=== Begin Enclosure ===

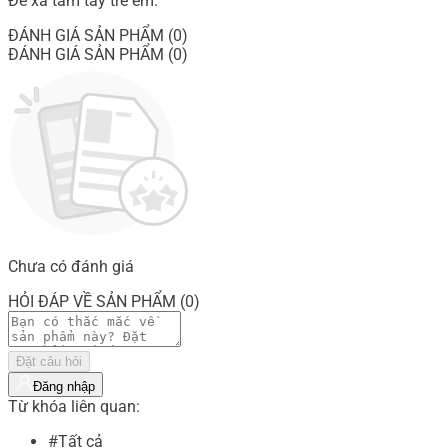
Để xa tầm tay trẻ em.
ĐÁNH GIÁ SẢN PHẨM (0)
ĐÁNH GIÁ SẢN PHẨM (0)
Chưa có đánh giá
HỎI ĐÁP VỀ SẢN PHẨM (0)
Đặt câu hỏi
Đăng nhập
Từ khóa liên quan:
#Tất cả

=== End Enclosure ===
=== Begin Enclosure ===

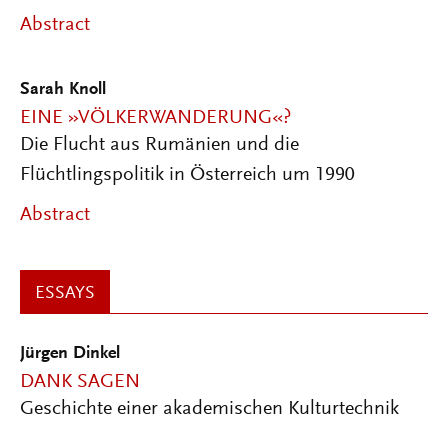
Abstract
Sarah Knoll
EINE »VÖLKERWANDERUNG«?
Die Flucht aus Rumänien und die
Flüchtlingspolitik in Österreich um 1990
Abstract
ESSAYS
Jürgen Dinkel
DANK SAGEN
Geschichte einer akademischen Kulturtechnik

=== End Enclosure ===
=== Begin Enclosure ===

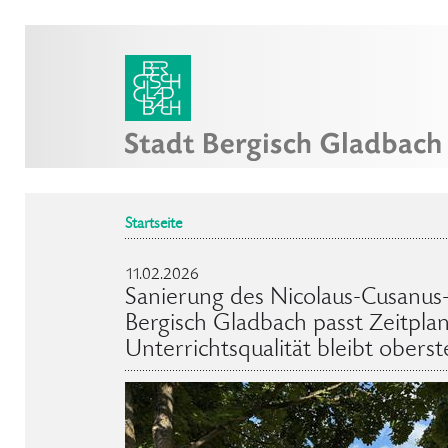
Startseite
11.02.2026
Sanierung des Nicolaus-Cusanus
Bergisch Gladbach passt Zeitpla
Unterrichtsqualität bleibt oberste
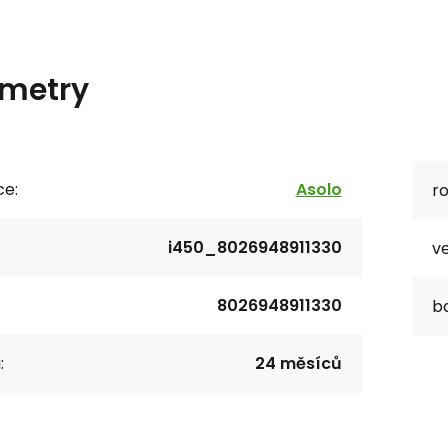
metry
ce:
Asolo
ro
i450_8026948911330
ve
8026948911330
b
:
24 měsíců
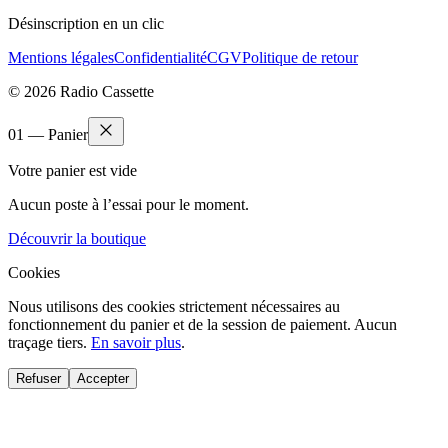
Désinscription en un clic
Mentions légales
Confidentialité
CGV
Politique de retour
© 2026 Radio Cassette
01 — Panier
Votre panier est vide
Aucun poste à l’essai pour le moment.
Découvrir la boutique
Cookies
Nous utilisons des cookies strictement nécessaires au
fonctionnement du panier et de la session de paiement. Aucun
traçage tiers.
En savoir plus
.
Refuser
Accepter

=== End Enclosure ===

__Description of the task__
Leave out every line above except those from the line with "Die Flucht aus Rumänien und die" up to and including the line with "Geschichte einer akademischen Kulturtechnik", and copy those exactly.

__Your solution__
Die Flucht aus Rumänien und die
Flüchtlingspolitik in Österreich um 1990
Abstract
ESSAYS
Jürgen Dinkel
DANK SAGEN
Geschichte einer akademischen Kulturtechnik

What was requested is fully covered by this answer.